3. Is Cleetus McFarland Moving Too Fast?
The critical response to Mitchell’s racing ambitions has been organized and vocal. Rick Ware Racing competition director Tommy Baldwin stated plainly that Mitchell is “hurting himself” by racing in the O’Reilly series before developing further in lower levels, adding “we’re not against Cleetus” but questioning whether the timing serves anyone’s interests. The Door Bumper Clear crew itself has been cited as among those critical of NASCAR’s decision to approve Mitchell without requiring more lower-series experience first. What the critics have not grappled with seriously enough are the audience metrics. Mitchell’s ARCA races have drawn viewership numbers that are genuinely unprecedented for the series. His in-car feed alone pulling over 70,000 viewers on a single stream represents an audience development win that ARCA’s traditional promotional infrastructure could not replicate in years of conventional marketing. The question of pace, whether Mitchell is moving up the NASCAR ladder too quickly, remains the legitimate center of the debate. Griffin’s observation on the podcast that ARCA success is “at this moment more beneficial to our sport than just saying ‘all right go run 30th in a O’Reilly race’” is a commercially sophisticated argument as much as a sporting one. A driver who contends for wins in ARCA builds a narrative arc. A driver who runs multiple laps down in the O’Reilly series creates content that erodes the story. The Nashville O’Reilly race on May 30, 2026, will be Mitchell’s second start at that level for RCR, and it will be watched through exactly that lens. Mitchell’s scheduled calendar for the remainder of 2026 offers a clear test of the development thesis that Hamlin and Griffin outlined.
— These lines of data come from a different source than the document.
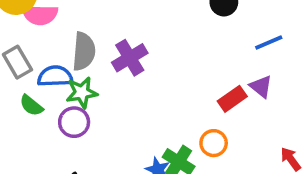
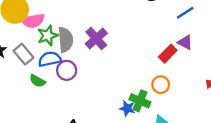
green star: (82, 93) -> (48, 36), moved
purple circle: (74, 122) -> (67, 70), moved

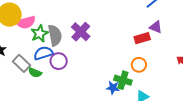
gray rectangle: (23, 54) -> (22, 63), moved
red rectangle: (168, 54) -> (142, 38), turned 35

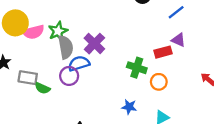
green star: (40, 33) -> (58, 31), moved
blue semicircle: (43, 53) -> (79, 63), moved
gray rectangle: (22, 63) -> (28, 78), turned -36
green cross: (123, 80) -> (137, 68), moved

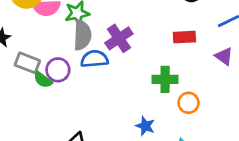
red rectangle: (163, 52) -> (184, 37), moved
green cross: (137, 68) -> (165, 79), turned -30
purple circle: (69, 76) -> (58, 70), moved

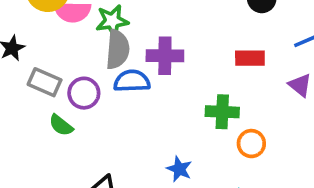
purple cross: (119, 38) -> (165, 56), turned 32
green semicircle: (43, 80) -> (61, 125), moved
blue star: (145, 126) -> (179, 169), moved

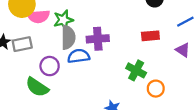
gray rectangle: (45, 82) -> (22, 44), moved, turned -30
green cross: (222, 112) -> (136, 70), turned 30
green semicircle: (61, 125) -> (37, 87), size x1.5

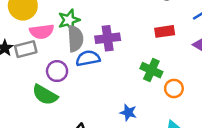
pink semicircle: (38, 16) -> (42, 31), moved

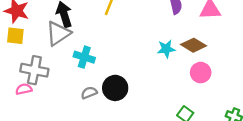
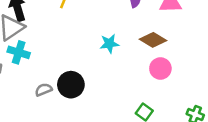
cyan star: (166, 49) -> (109, 44), moved
cyan cross: (84, 57) -> (19, 52), moved

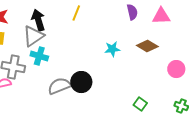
pink circle: (160, 68) -> (176, 69), moved
gray semicircle: (44, 90) -> (59, 86), size x1.6

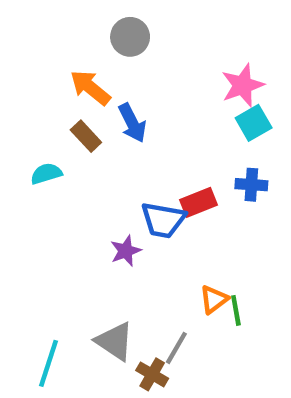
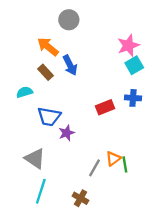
blue trapezoid: (163, 220) -> (49, 117), moved
gray triangle: (115, 341) -> (35, 159), moved
gray line: (176, 348) -> (94, 168), moved
cyan line: (48, 363) -> (41, 191), moved

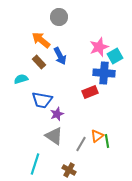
pink star: (128, 45) -> (99, 47), moved
blue cross: (133, 98) -> (104, 73), moved, size x1.5
gray triangle: (35, 159) -> (54, 136), moved

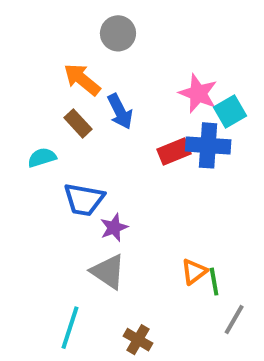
pink star: (99, 47) -> (198, 93), turned -30
red rectangle: (90, 92) -> (174, 151), moved
gray line: (81, 144) -> (234, 320), moved

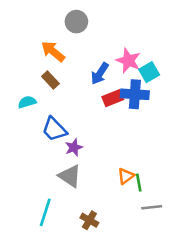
blue arrow: (120, 111) -> (100, 74), moved, turned 60
blue trapezoid: (84, 200) -> (54, 129), turned 36
gray line: (234, 320) -> (152, 207), turned 54

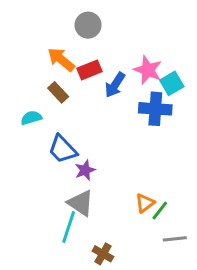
red rectangle: (113, 98) -> (90, 70), moved
green line: (139, 183) -> (160, 211), turned 48
cyan line: (45, 212) -> (69, 227), moved

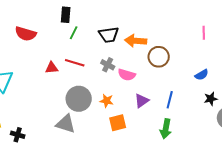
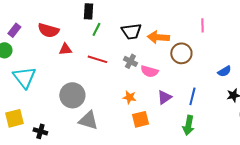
pink line: (204, 33) -> (202, 25), moved
red triangle: (52, 68) -> (65, 49), moved
gray circle: (79, 99) -> (72, 95), moved

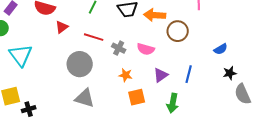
red triangle: (65, 49) -> (62, 27), turned -32
gray cross: (130, 61) -> (119, 48), moved
gray circle: (72, 95) -> (80, 64), moved
green arrow: (188, 125) -> (173, 103), moved
black cross: (40, 131) -> (29, 109), moved, turned -32

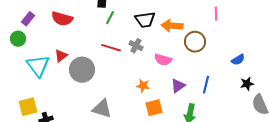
red triangle: (62, 27) -> (61, 56), moved
gray cross: (119, 48) -> (136, 46), moved
gray circle: (80, 64) -> (82, 70), moved

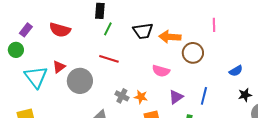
gray cross: (136, 46) -> (122, 96), moved

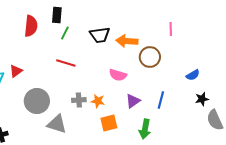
red semicircle: (60, 30) -> (31, 26), moved, turned -100
gray circle: (80, 81) -> (37, 101), moved
gray cross: (122, 96) -> (79, 100), turned -32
He is set to race in the ARCA Menards Series at Michigan International Speedway on June 5, followed by his second O’Reilly Auto Parts Series start with RCR at Nashville Superspeedway on May 30, a 188-lap event scheduled for broadcast on CW at 7:30 PM ET. Nashville will mark the first time Mitchell races an O’Reilly-level car at a 1.333-mile intermediate track, a different challenge than the flat, short Rockingham oval where his debut unfolded.